Admettant que cette étape clé de la mise à jour du modèle économique cubain ne constitue pas en soi la solution magique à tous les problèmes actuels de l’économie cubaine, le président a soutenu qu'elle favorisera néanmoins « la création des conditions nécessaires pour avancer de manière plus solide ».

Le président a prévenu que cette réorganisation sera complexe.

« C’est l'une des tâches les plus complexes que le pays ait eu à affronter dans l'ordre économique, a-t-il ajouté. Cette complexité s’est accrue en raison effets de l'intensification du blocus [américain], la situation de la pandémie de COVID-19, la crise économique internationale et l'impact qu'ils ont eu sur notre économie. »

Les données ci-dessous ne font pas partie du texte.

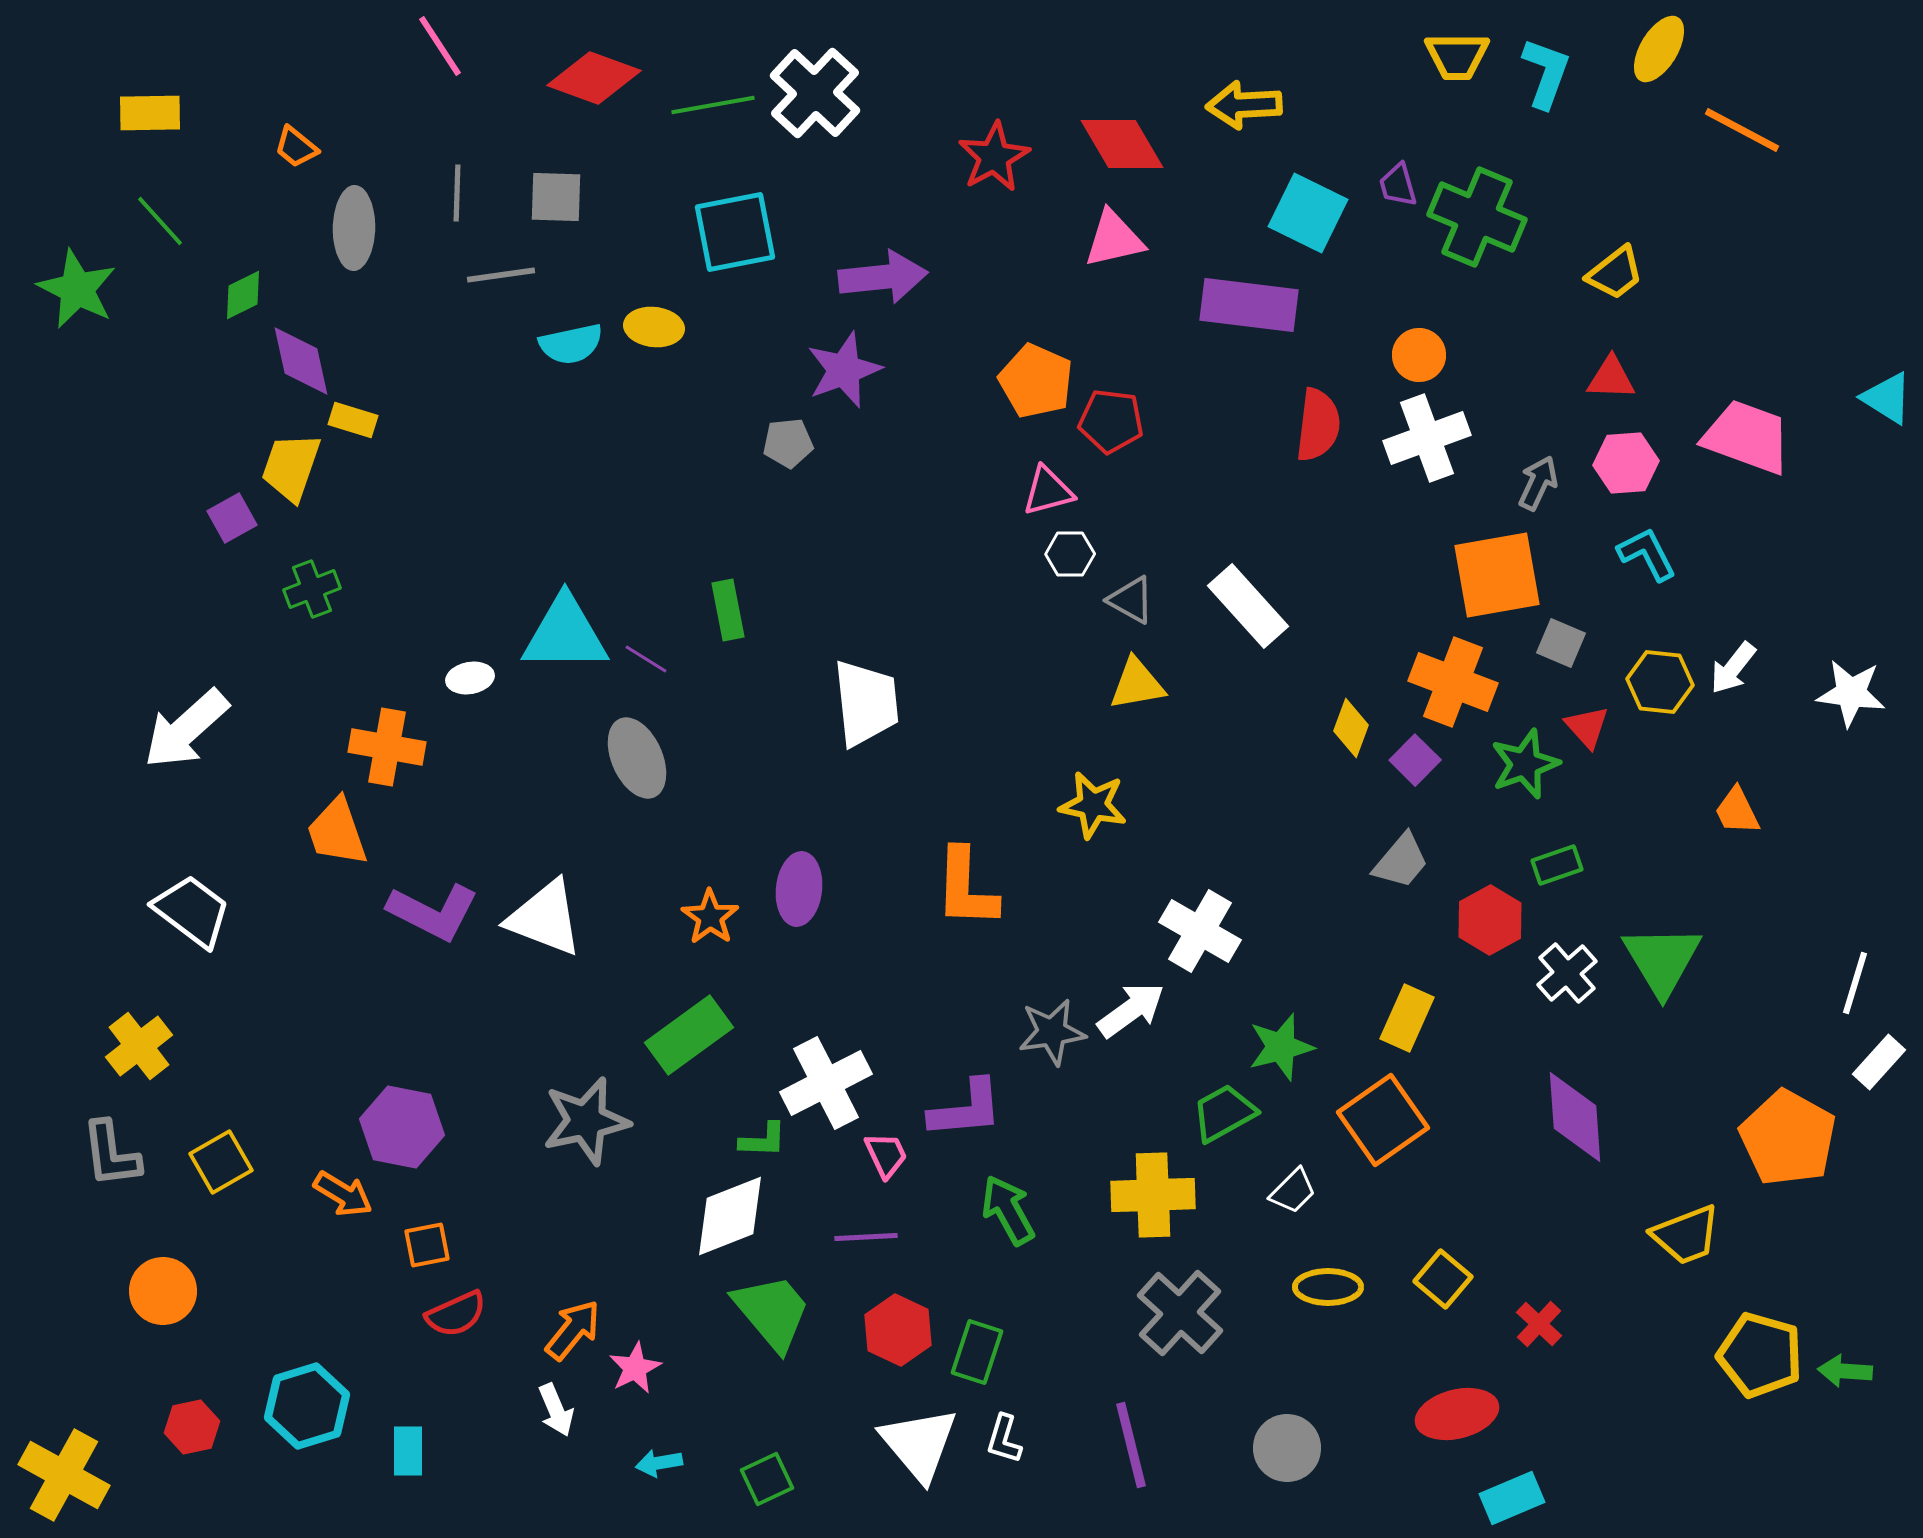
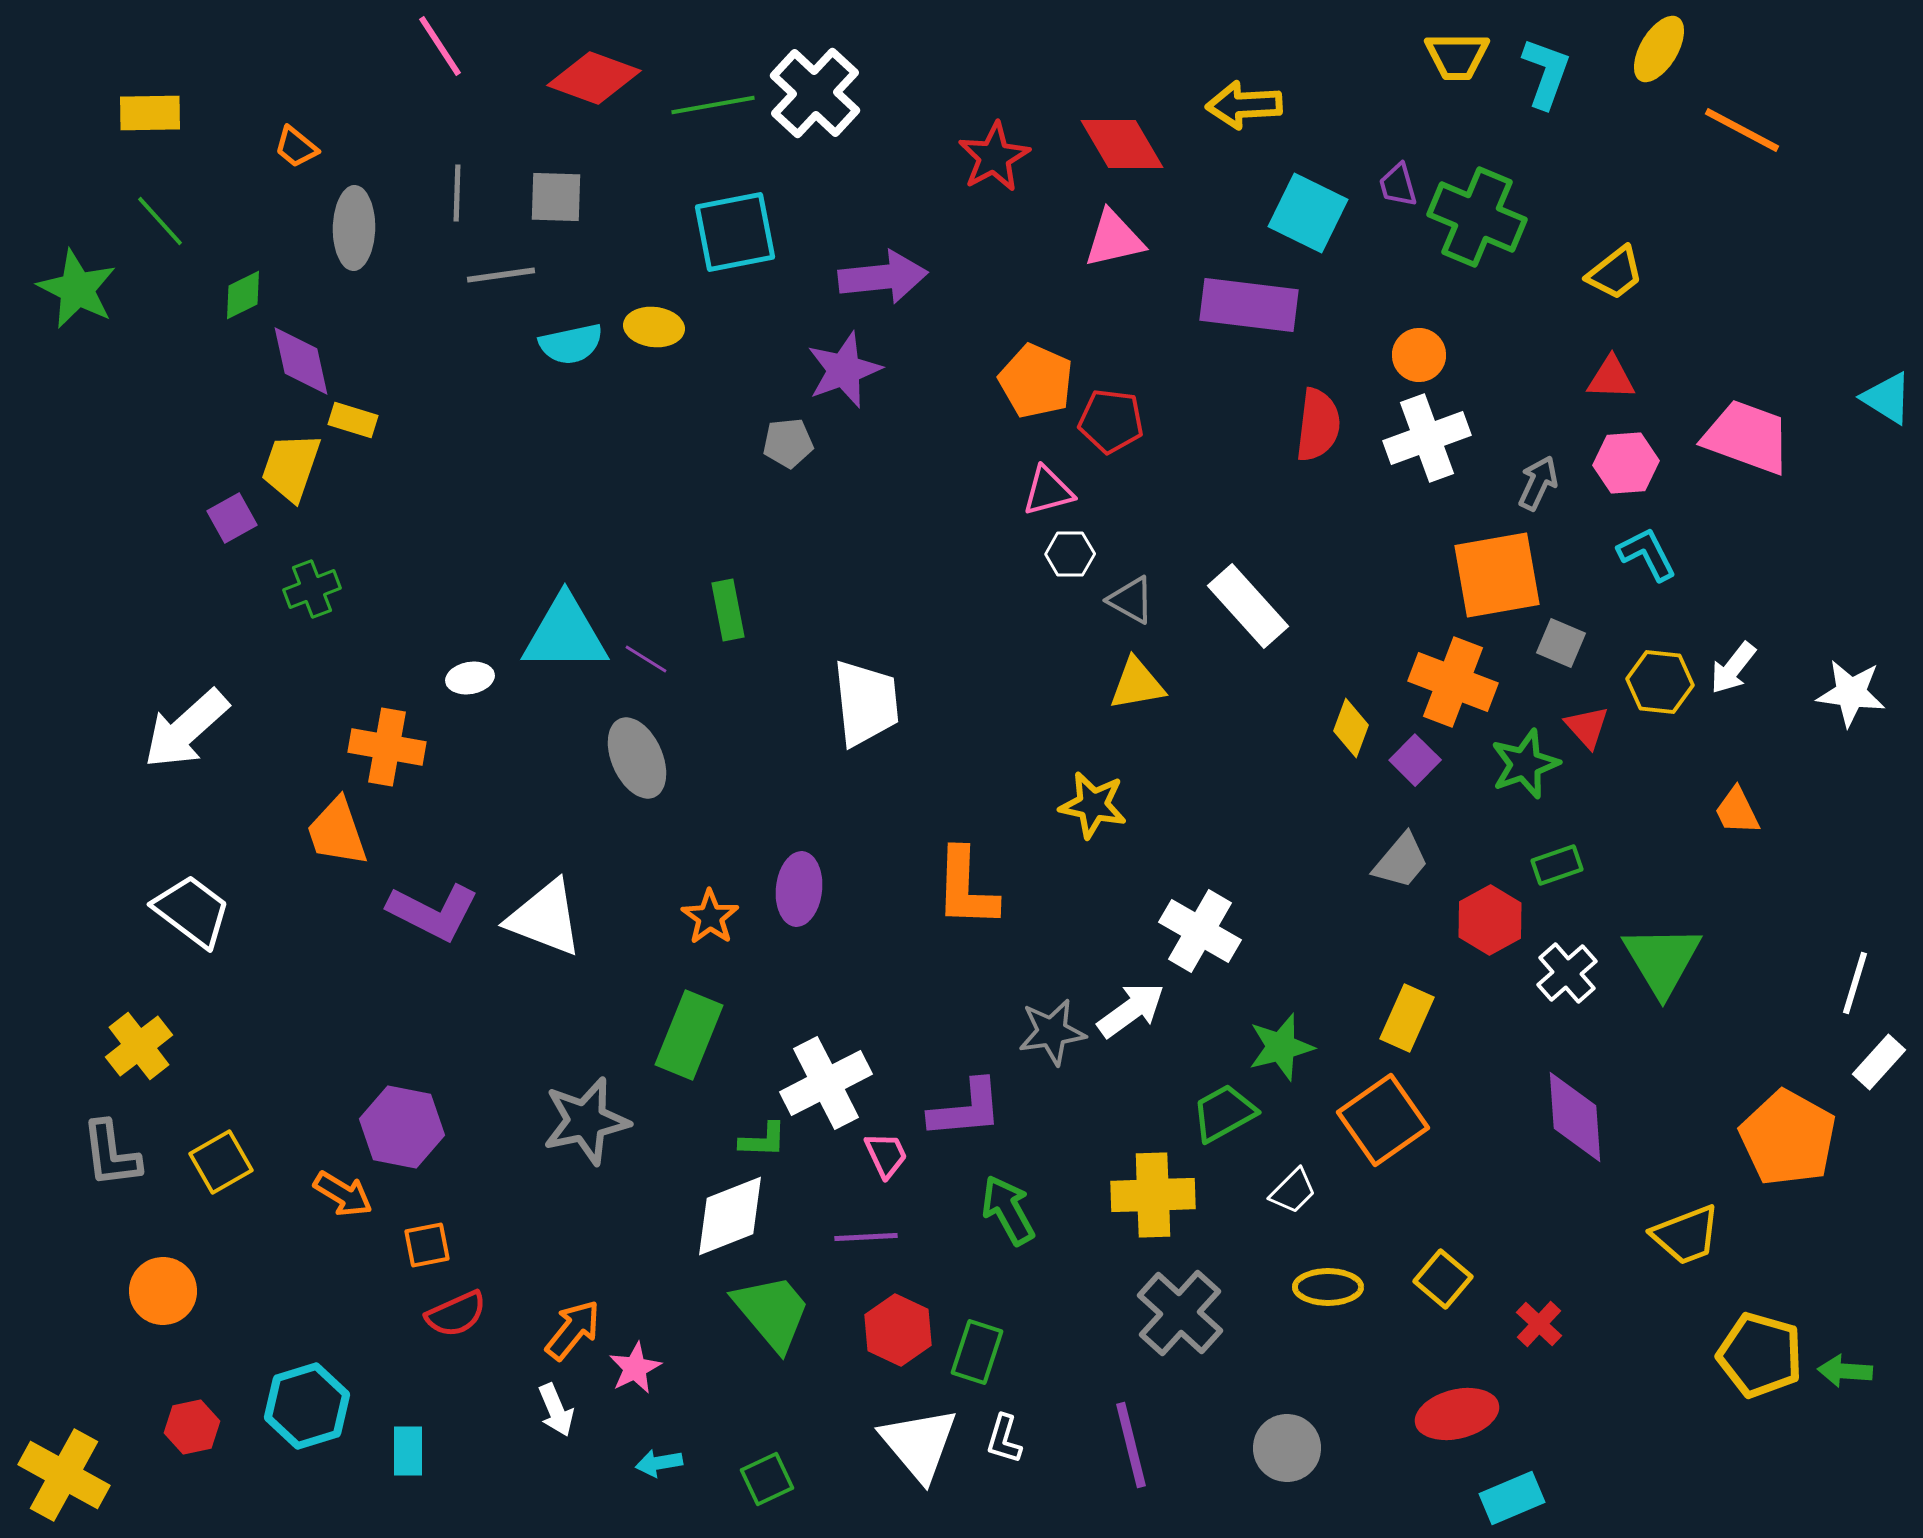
green rectangle at (689, 1035): rotated 32 degrees counterclockwise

En outre, la réorganisation comporte des risques, a admis le président.

« L'un des principaux risques est que l'inflation soit plus élevée que prévu, exacerbée par le déficit actuel de l'offre », a-t-il reconnu, avertissant du même souffle que « les prix abusifs et spéculatifs ne seront pas autorisés, [que] des mesures de contrôle seront prises et [que] des sanctions sévères seront infligées aux contrevenants ».

« Nous sommes convaincus qu’avec les efforts de l’ensemble de notre peuple, son dévouement et un contrôle opportun, nous atteindrons les objectifs fixés grâce à ces mesures visant la croissance et de l'efficacité économique », a conclu Miguel Diaz-Canel.